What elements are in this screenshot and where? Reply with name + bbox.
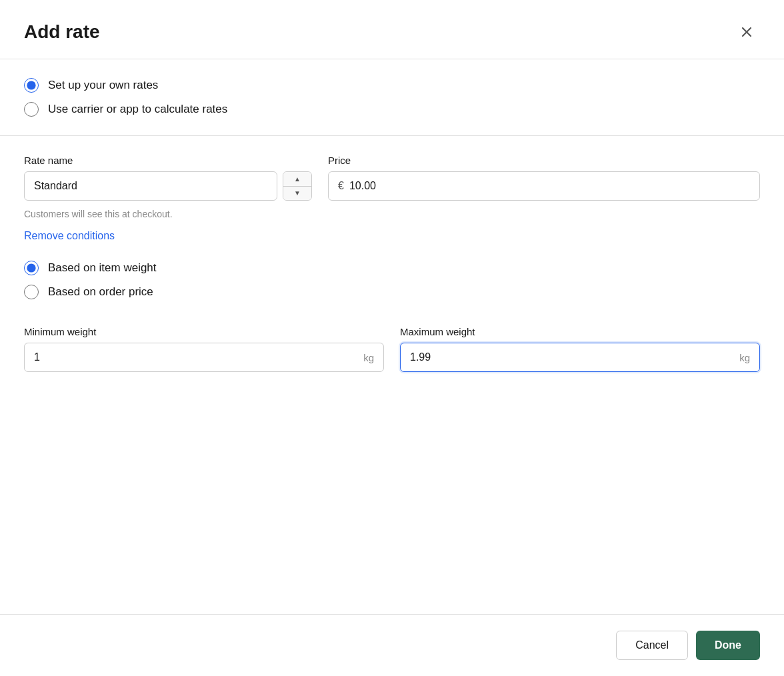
name-price-row: Rate name ▲ ▼ Customers will see this at… xyxy=(24,155,760,219)
rate-type-own-radio[interactable] xyxy=(24,78,39,93)
rate-type-own-text: Set up your own rates xyxy=(48,79,158,92)
rate-name-label: Rate name xyxy=(24,155,312,166)
rate-name-input-row: ▲ ▼ xyxy=(24,171,312,201)
spinner-down-button[interactable]: ▼ xyxy=(283,187,311,201)
remove-conditions-button[interactable]: Remove conditions xyxy=(24,230,115,242)
condition-price-radio[interactable] xyxy=(24,285,39,299)
min-weight-input[interactable] xyxy=(34,343,358,371)
min-weight-input-wrapper: kg xyxy=(24,343,384,372)
min-weight-unit: kg xyxy=(363,352,374,363)
price-label: Price xyxy=(328,155,760,166)
rate-type-radio-group: Set up your own rates Use carrier or app… xyxy=(24,78,760,117)
spinner-up-button[interactable]: ▲ xyxy=(283,172,311,186)
dialog-header: Add rate xyxy=(0,0,784,59)
currency-symbol: € xyxy=(338,180,344,192)
rate-type-section: Set up your own rates Use carrier or app… xyxy=(0,59,784,135)
price-input-wrapper: € xyxy=(328,171,760,201)
price-group: Price € xyxy=(328,155,760,219)
weight-form-row: Minimum weight kg Maximum weight kg xyxy=(24,326,760,372)
min-weight-label: Minimum weight xyxy=(24,326,384,337)
conditions-radio-group: Based on item weight Based on order pric… xyxy=(24,261,760,299)
max-weight-input[interactable] xyxy=(410,343,734,371)
rate-name-spinner: ▲ ▼ xyxy=(283,171,312,201)
rate-type-own-label[interactable]: Set up your own rates xyxy=(24,78,760,93)
max-weight-label: Maximum weight xyxy=(400,326,760,337)
condition-weight-radio[interactable] xyxy=(24,261,39,275)
price-input[interactable] xyxy=(349,172,750,200)
close-button[interactable] xyxy=(733,19,760,45)
conditions-section: Based on item weight Based on order pric… xyxy=(0,261,784,318)
dialog-footer: Cancel Done xyxy=(0,614,784,676)
rate-name-group: Rate name ▲ ▼ Customers will see this at… xyxy=(24,155,312,219)
max-weight-unit: kg xyxy=(739,352,750,363)
condition-weight-text: Based on item weight xyxy=(48,261,157,275)
weight-section: Minimum weight kg Maximum weight kg xyxy=(0,318,784,391)
rate-type-carrier-text: Use carrier or app to calculate rates xyxy=(48,103,227,116)
max-weight-input-wrapper: kg xyxy=(400,343,760,372)
rate-type-carrier-label[interactable]: Use carrier or app to calculate rates xyxy=(24,102,760,117)
cancel-button[interactable]: Cancel xyxy=(616,631,688,660)
rate-name-helper: Customers will see this at checkout. xyxy=(24,209,312,219)
min-weight-group: Minimum weight kg xyxy=(24,326,384,372)
rate-type-carrier-radio[interactable] xyxy=(24,102,39,117)
add-rate-dialog: Add rate Set up your own rates Use carri… xyxy=(0,0,784,676)
max-weight-group: Maximum weight kg xyxy=(400,326,760,372)
rate-name-input[interactable] xyxy=(24,171,277,201)
done-button[interactable]: Done xyxy=(696,631,760,660)
rate-name-price-section: Rate name ▲ ▼ Customers will see this at… xyxy=(0,136,784,261)
dialog-title: Add rate xyxy=(24,21,100,43)
condition-weight-label[interactable]: Based on item weight xyxy=(24,261,760,275)
condition-price-label[interactable]: Based on order price xyxy=(24,285,760,299)
condition-price-text: Based on order price xyxy=(48,285,153,299)
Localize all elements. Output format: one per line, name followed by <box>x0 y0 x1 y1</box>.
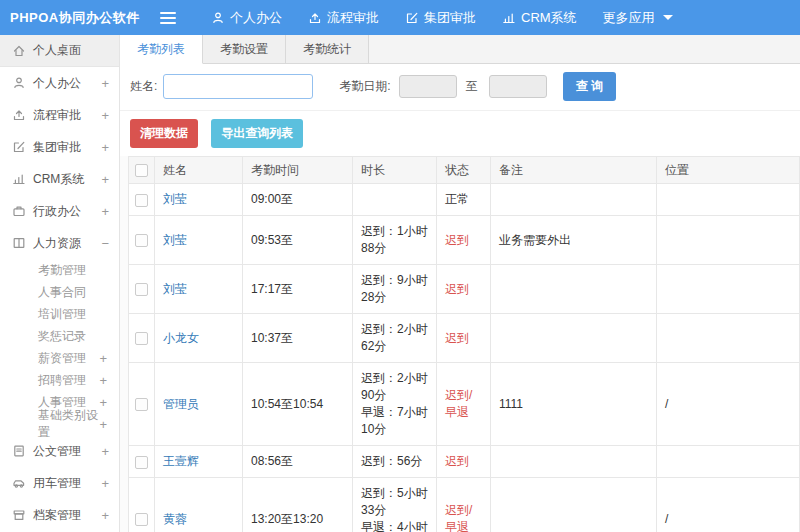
column-header: 状态 <box>437 157 491 184</box>
expand-plus-icon[interactable]: + <box>101 108 109 123</box>
row-checkbox[interactable] <box>135 398 148 411</box>
sidebar-subitem-recruitment-management[interactable]: 招聘管理+ <box>0 369 119 391</box>
employee-name-link[interactable]: 刘莹 <box>163 282 187 296</box>
sidebar-subitem-label: 培训管理 <box>38 306 107 323</box>
sidebar-item-personal-office[interactable]: 个人办公+ <box>0 67 119 99</box>
location-cell <box>657 314 800 363</box>
sidebar-item-admin-office[interactable]: 行政办公+ <box>0 195 119 227</box>
nav-item-more-apps[interactable]: 更多应用 <box>590 0 686 35</box>
home-icon <box>11 44 26 58</box>
location-cell <box>657 216 800 265</box>
table-row: 刘莹09:00至正常 <box>129 184 800 216</box>
date-to-input[interactable] <box>489 75 547 98</box>
collapse-minus-icon[interactable]: − <box>101 236 109 251</box>
row-checkbox[interactable] <box>135 513 148 526</box>
expand-plus-icon[interactable]: + <box>101 204 109 219</box>
flow-icon <box>11 108 26 122</box>
row-checkbox[interactable] <box>135 283 148 296</box>
hamburger-menu-icon[interactable] <box>160 9 176 27</box>
clear-data-button[interactable]: 清理数据 <box>130 119 198 148</box>
tab-attendance-settings[interactable]: 考勤设置 <box>202 35 286 63</box>
expand-plus-icon[interactable]: + <box>99 395 107 410</box>
table-row: 管理员10:54至10:54迟到：2小时90分早退：7小时10分迟到/早退111… <box>129 363 800 446</box>
expand-plus-icon[interactable]: + <box>101 444 109 459</box>
duration-cell: 迟到：9小时28分 <box>353 265 437 314</box>
status-badge: 正常 <box>445 192 469 206</box>
sidebar-item-human-resources[interactable]: 人力资源− <box>0 227 119 259</box>
attendance-time-cell: 10:37至 <box>243 314 353 363</box>
attendance-time-cell: 08:56至 <box>243 446 353 478</box>
expand-plus-icon[interactable]: + <box>99 417 107 432</box>
employee-name-link[interactable]: 刘莹 <box>163 233 187 247</box>
sidebar-item-group-approval[interactable]: 集团审批+ <box>0 131 119 163</box>
duration-cell: 迟到：1小时88分 <box>353 216 437 265</box>
expand-plus-icon[interactable]: + <box>101 172 109 187</box>
sidebar-subitem-training-management[interactable]: 培训管理 <box>0 303 119 325</box>
column-header: 位置 <box>657 157 800 184</box>
sidebar-subitem-reward-punishment-records[interactable]: 奖惩记录 <box>0 325 119 347</box>
expand-plus-icon[interactable]: + <box>101 476 109 491</box>
car-icon <box>11 476 26 490</box>
column-header: 时长 <box>353 157 437 184</box>
column-header: 姓名 <box>155 157 243 184</box>
sidebar-item-archive-management[interactable]: 档案管理+ <box>0 499 119 531</box>
nav-item-group-approval[interactable]: 集团审批 <box>392 0 489 35</box>
location-cell <box>657 265 800 314</box>
status-badge: 迟到 <box>445 233 469 247</box>
sidebar-subitem-salary-management[interactable]: 薪资管理+ <box>0 347 119 369</box>
sidebar-item-label: 个人桌面 <box>33 42 109 59</box>
sidebar-item-label: 行政办公 <box>33 203 101 220</box>
nav-item-workflow-approval[interactable]: 流程审批 <box>295 0 392 35</box>
name-filter-input[interactable] <box>163 74 313 99</box>
row-checkbox[interactable] <box>135 194 148 207</box>
nav-item-personal-office[interactable]: 个人办公 <box>198 0 295 35</box>
sidebar-item-workflow-approval[interactable]: 流程审批+ <box>0 99 119 131</box>
tab-bar: 考勤列表考勤设置考勤统计 <box>120 35 800 64</box>
row-checkbox[interactable] <box>135 234 148 247</box>
employee-name-link[interactable]: 管理员 <box>163 397 199 411</box>
sidebar-subitem-attendance-management[interactable]: 考勤管理 <box>0 259 119 281</box>
note-cell <box>491 314 657 363</box>
column-header: 备注 <box>491 157 657 184</box>
status-cell: 迟到/早退 <box>437 363 491 446</box>
user-icon <box>211 11 225 25</box>
action-bar: 清理数据 导出查询列表 <box>120 111 800 156</box>
employee-name-link[interactable]: 黄蓉 <box>163 512 187 526</box>
sidebar-item-vehicle-management[interactable]: 用车管理+ <box>0 467 119 499</box>
sidebar-subitem-hr-contracts[interactable]: 人事合同 <box>0 281 119 303</box>
export-list-button[interactable]: 导出查询列表 <box>211 119 303 148</box>
tab-attendance-list[interactable]: 考勤列表 <box>120 35 203 64</box>
row-checkbox[interactable] <box>135 456 148 469</box>
expand-plus-icon[interactable]: + <box>99 351 107 366</box>
sidebar-item-crm-system[interactable]: CRM系统+ <box>0 163 119 195</box>
search-button[interactable]: 查 询 <box>563 72 616 101</box>
sidebar-subitem-base-category-settings[interactable]: 基础类别设置+ <box>0 413 119 435</box>
employee-name-link[interactable]: 小龙女 <box>163 331 199 345</box>
date-from-input[interactable] <box>399 75 457 98</box>
note-cell <box>491 265 657 314</box>
top-nav: 个人办公流程审批集团审批CRM系统更多应用 <box>198 0 686 35</box>
expand-plus-icon[interactable]: + <box>101 508 109 523</box>
employee-name-link[interactable]: 刘莹 <box>163 192 187 206</box>
select-all-checkbox[interactable] <box>135 164 148 177</box>
date-filter-label: 考勤日期: <box>339 78 390 95</box>
sidebar-subitem-label: 人事合同 <box>38 284 107 301</box>
tab-attendance-statistics[interactable]: 考勤统计 <box>285 35 369 63</box>
expand-plus-icon[interactable]: + <box>101 76 109 91</box>
duration-cell: 迟到：56分 <box>353 446 437 478</box>
sidebar-subitem-label: 薪资管理 <box>38 350 99 367</box>
attendance-time-cell: 09:00至 <box>243 184 353 216</box>
expand-plus-icon[interactable]: + <box>101 140 109 155</box>
status-cell: 迟到 <box>437 446 491 478</box>
nav-item-crm-system[interactable]: CRM系统 <box>489 0 590 35</box>
duration-cell: 迟到：2小时62分 <box>353 314 437 363</box>
sidebar-item-label: 用车管理 <box>33 475 101 492</box>
employee-name-link[interactable]: 王壹辉 <box>163 454 199 468</box>
row-checkbox[interactable] <box>135 332 148 345</box>
sidebar-item-personal-desktop[interactable]: 个人桌面 <box>0 35 119 67</box>
note-cell <box>491 184 657 216</box>
caret-down-icon <box>663 15 673 20</box>
main-content: 考勤列表考勤设置考勤统计 姓名: 考勤日期: 至 查 询 清理数据 导出查询列表… <box>120 35 800 532</box>
expand-plus-icon[interactable]: + <box>99 373 107 388</box>
date-to-label: 至 <box>466 78 478 95</box>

- [TASK BRIEF]:
Each line of the records that holds the word "personal" should be copied out.

- [RESPONSE FOR THIS EXERCISE]:
sidebar-item-personal-office[interactable]: 个人办公+ <box>0 67 119 99</box>
nav-item-personal-office[interactable]: 个人办公 <box>198 0 295 35</box>
sidebar-item-personal-desktop[interactable]: 个人桌面 <box>0 35 119 67</box>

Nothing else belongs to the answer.